[Supplied data]
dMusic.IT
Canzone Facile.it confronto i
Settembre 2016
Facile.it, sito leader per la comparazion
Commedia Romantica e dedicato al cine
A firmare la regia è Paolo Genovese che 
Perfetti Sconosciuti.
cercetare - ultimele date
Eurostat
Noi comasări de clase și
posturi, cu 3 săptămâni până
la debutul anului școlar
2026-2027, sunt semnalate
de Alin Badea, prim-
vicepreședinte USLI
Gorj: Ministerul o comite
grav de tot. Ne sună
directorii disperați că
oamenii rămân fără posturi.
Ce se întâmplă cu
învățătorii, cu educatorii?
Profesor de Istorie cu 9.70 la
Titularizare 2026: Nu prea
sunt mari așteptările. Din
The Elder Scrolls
[/Supplied data]
[Supplied data]
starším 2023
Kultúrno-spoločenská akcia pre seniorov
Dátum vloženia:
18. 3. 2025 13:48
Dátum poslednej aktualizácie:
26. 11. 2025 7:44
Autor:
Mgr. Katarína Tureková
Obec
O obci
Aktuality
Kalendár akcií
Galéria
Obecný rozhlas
[/Supplied data]
Assignment
Above this instruction are the records; retype exactly the lines from the one containing "A firmare la regia è Paolo Genovese che" up to and including the one containing "The Elder Scrolls".

Written answer
A firmare la regia è Paolo Genovese che 
Perfetti Sconosciuti.
cercetare - ultimele date
Eurostat
Noi comasări de clase și
posturi, cu 3 săptămâni până
la debutul anului școlar
2026-2027, sunt semnalate
de Alin Badea, prim-
vicepreședinte USLI
Gorj: Ministerul o comite
grav de tot. Ne sună
directorii disperați că
oamenii rămân fără posturi.
Ce se întâmplă cu
învățătorii, cu educatorii?
Profesor de Istorie cu 9.70 la
Titularizare 2026: Nu prea
sunt mari așteptările. Din
The Elder Scrolls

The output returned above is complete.